Microsoft launches the Maia 200: a new AI inference chip designed to make large-scale AI applications more efficient and cost-effective within the Azure infrastructure.
Microsoft unveils the Maia-200. This is an AI accelerator with which Microsoft wants to offer an alternative to Nvidia’s Blackwell generation, but also the AI offerings of other cloud players. The Maia-200 is focused on inference and should support AI models such as GPT-5.2. The chip succeeds Maia from 2023.
Specifications and RAM shortages
The Maia-200 rolls off the line at TSMC and is baked on a 3 nanometer process. The chip features FP8/FP4 tensor cores and delivers 10 petaFLOPS of FP4 computing power at a TDP of 750 watts. This means that, in theory, Maia-200 performs at the level of the Nvidia B200 in terms of inference. According to Microsoft, the Maia 200 offers three times better FP4 performance than Amazon’s Trainium 3 and surpasses the FP8 performance of Google’s TPU v7. There is currently no comparison with Nvidia’s Rubin architecture.

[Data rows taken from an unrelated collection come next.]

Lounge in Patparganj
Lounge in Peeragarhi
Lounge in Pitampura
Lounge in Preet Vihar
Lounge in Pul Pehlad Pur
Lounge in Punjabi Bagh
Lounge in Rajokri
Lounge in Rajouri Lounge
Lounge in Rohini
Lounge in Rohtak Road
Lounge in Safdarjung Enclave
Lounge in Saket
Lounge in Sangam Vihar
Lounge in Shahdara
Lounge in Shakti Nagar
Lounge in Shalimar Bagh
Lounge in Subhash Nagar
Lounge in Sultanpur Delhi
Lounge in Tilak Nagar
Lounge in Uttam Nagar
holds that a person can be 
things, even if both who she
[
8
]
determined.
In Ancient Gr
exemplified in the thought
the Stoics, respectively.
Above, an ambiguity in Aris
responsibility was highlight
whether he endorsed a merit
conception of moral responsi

The chip also gets 216 GB of HBM3e memory, with a bandwidth of 7 TB/s, and 272 MB of on-chip SRAM. This allows Maia-200 to load large LLMs. The Maia-200 is thus a good example of an AI processor that absorbs a large amount of HBM memory. The chip illustrates Microsoft’s role in the current DRAM shortages and associated high prices.

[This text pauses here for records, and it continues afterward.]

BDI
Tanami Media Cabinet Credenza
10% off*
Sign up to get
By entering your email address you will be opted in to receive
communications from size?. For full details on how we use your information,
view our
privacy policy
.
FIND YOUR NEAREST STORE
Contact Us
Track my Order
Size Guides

Proprietary server architecture
Microsoft has also developed the server architecture itself. Each server tray contains four fully connected chips with direct links. Microsoft uses standard Ethernet and its own transport protocol for fast and reliable communication between the chips. Redmond thus remains independent of third-party interconnects, such as Nvidia.

The chip is intended for large-scale AI workloads and will initially be used in the Azure data centers in Iowa and later in Arizona.
Efficiency in LLM inference
Maia 200 should increase efficiency in running large language models, including OpenAI’s GPT-5.2. Internal teams such as Microsoft Superintelligence also use the chip for synthetic data generation and reinforcement learning, among other things. Thanks to the redesigned memory structure and optimized data throughput, Maia 200 is tailored for low-precision inference, which should contribute to cost efficiency.
Maia SDK
For developers, a Maia SDK will be available that offers support for PyTorch, a Triton compiler, and low-level programming capabilities via NPL, among other things. This should help optimize AI models for use on the Maia 200 hardware. The Maia SDK is currently available as a preview.
Thanks to a pre-silicon test environment, Microsoft was able to deploy the Maia 200 faster than previous generations. Microsoft is already working on future generations of Maia.